Assignment: Among the entries below, which lines include the string "been"? Show each one.

Transcribed page contents:

[Start of section]

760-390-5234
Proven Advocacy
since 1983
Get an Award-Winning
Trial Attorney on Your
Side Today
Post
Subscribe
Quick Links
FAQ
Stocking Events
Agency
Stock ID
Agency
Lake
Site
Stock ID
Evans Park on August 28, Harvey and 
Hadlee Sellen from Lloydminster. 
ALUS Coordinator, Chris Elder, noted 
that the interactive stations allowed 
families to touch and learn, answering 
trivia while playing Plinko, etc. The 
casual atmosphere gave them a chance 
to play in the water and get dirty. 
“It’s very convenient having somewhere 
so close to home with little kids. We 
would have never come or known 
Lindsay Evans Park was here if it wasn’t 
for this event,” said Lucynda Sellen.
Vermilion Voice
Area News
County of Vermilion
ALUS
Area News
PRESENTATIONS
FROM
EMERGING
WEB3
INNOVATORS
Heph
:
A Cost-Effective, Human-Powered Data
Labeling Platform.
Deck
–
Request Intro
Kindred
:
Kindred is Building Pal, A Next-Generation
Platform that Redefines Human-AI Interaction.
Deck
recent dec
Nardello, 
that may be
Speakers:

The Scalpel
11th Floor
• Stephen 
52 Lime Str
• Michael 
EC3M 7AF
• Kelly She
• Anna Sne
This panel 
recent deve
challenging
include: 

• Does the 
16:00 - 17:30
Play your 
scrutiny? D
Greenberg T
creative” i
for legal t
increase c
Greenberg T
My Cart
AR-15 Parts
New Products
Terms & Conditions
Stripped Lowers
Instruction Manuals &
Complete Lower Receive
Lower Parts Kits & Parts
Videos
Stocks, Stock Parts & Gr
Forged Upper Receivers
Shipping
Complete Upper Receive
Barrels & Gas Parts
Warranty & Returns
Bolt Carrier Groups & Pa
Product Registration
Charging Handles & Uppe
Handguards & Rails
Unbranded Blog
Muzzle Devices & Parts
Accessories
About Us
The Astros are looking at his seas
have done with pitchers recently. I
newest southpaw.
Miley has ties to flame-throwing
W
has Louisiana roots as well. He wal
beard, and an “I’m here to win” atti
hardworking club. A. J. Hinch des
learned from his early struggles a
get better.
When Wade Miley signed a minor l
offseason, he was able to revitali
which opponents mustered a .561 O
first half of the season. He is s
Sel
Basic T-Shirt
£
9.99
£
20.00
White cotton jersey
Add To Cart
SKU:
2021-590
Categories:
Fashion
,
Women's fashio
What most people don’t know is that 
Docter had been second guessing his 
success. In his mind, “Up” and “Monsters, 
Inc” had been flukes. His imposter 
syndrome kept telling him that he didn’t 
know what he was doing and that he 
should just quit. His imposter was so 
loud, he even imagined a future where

[End of section]
[Start of section]

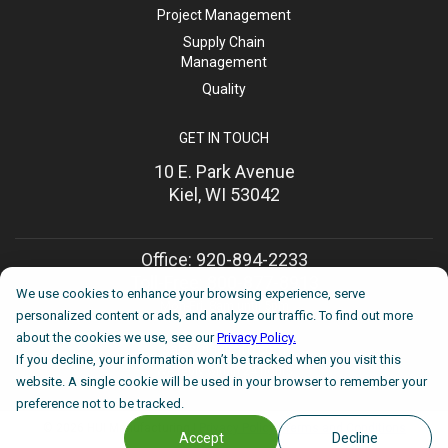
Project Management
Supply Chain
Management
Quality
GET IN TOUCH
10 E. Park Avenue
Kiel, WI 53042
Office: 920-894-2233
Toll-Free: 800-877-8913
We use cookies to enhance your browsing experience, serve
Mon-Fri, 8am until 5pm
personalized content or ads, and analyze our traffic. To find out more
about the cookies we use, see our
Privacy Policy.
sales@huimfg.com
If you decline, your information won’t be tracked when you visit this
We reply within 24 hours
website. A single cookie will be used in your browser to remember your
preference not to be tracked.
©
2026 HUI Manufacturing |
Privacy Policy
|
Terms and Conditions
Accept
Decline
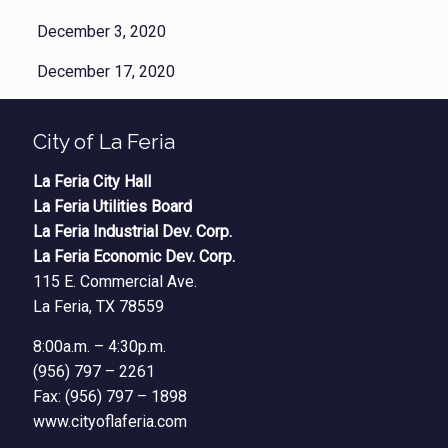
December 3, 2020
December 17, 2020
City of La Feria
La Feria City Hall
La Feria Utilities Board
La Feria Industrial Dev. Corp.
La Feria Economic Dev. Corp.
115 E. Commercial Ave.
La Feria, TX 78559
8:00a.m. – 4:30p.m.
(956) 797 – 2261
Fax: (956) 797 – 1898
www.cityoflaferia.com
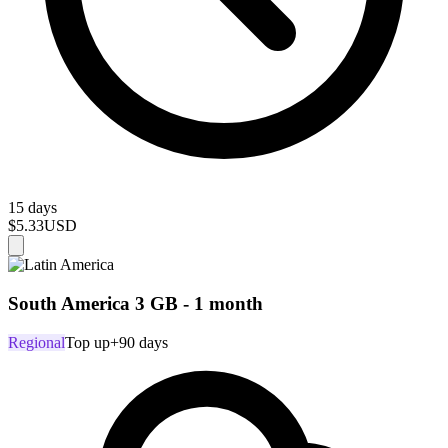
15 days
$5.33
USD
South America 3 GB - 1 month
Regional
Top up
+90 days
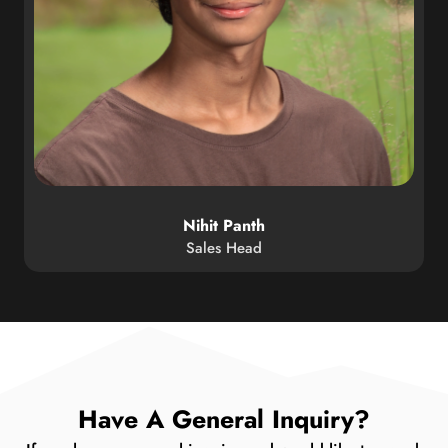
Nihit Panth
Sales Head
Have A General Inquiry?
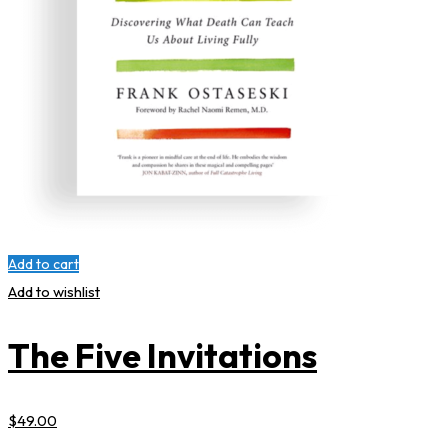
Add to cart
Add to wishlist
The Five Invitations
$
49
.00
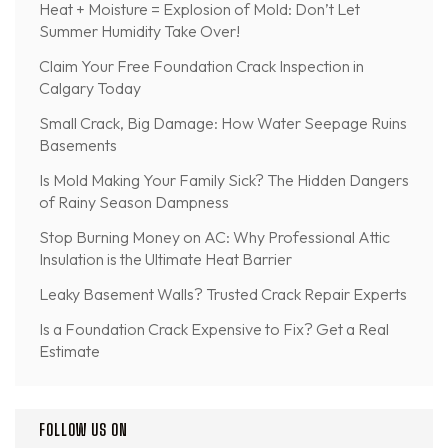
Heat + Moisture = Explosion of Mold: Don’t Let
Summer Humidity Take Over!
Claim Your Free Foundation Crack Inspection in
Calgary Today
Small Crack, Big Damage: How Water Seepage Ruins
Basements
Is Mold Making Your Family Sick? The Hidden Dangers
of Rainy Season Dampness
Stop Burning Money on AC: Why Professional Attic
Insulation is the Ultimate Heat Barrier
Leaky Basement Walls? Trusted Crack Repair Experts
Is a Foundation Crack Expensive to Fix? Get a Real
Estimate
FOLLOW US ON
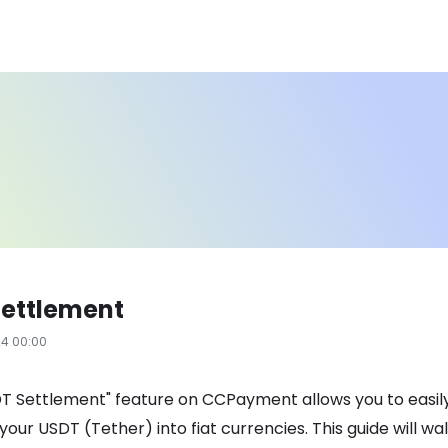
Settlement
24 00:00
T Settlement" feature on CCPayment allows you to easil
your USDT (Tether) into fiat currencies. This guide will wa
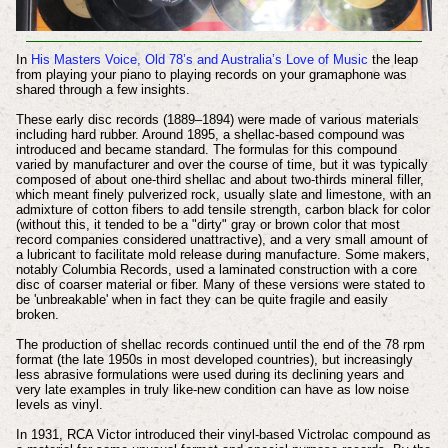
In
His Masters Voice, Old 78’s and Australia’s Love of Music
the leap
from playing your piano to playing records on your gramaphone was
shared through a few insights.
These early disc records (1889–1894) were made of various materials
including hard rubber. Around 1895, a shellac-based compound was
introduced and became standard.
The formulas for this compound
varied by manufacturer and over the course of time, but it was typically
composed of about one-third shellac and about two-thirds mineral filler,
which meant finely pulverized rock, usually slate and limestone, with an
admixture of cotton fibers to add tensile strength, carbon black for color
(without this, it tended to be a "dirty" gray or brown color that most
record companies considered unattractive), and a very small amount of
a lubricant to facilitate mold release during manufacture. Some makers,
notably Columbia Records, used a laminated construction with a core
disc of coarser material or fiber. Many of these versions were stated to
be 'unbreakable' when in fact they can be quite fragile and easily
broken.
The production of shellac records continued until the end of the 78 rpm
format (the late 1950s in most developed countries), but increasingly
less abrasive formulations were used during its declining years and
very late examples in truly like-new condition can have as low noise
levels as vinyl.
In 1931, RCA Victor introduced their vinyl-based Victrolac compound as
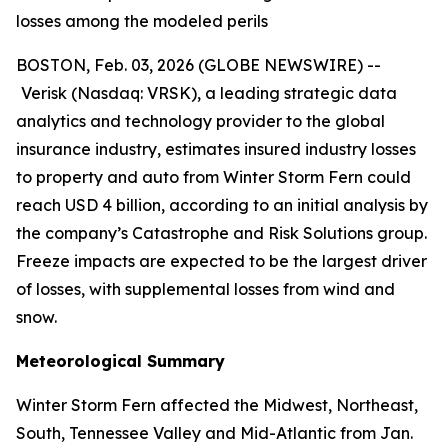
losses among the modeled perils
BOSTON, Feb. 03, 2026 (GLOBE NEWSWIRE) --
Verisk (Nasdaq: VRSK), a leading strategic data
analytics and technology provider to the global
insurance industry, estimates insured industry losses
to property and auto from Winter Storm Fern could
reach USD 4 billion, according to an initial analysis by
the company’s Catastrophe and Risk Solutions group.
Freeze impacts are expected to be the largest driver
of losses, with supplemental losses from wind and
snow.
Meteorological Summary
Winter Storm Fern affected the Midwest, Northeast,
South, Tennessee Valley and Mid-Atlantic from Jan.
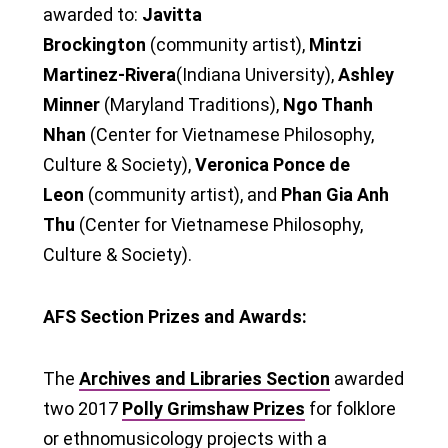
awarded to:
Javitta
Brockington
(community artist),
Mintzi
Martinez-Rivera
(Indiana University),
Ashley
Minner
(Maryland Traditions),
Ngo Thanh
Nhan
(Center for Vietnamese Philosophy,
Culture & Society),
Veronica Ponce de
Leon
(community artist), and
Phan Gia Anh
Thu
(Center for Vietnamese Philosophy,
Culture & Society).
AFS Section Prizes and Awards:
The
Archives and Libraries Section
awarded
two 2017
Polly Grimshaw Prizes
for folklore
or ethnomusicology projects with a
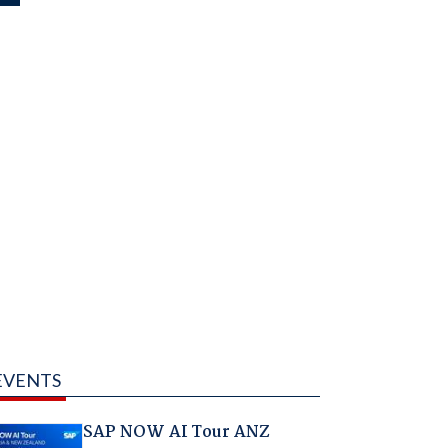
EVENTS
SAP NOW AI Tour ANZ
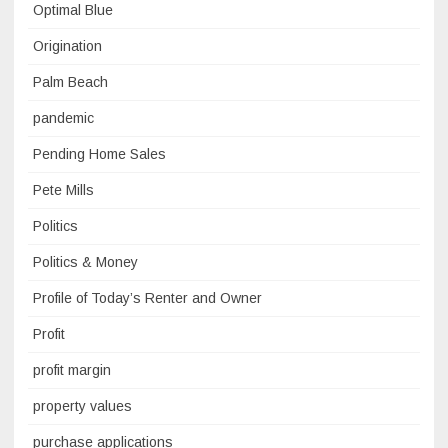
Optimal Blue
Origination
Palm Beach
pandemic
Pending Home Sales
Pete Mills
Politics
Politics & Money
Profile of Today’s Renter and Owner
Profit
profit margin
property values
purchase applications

[End of section]

Exercise solution:
Docter had been second guessing his 
Inc” had been flukes. His imposter 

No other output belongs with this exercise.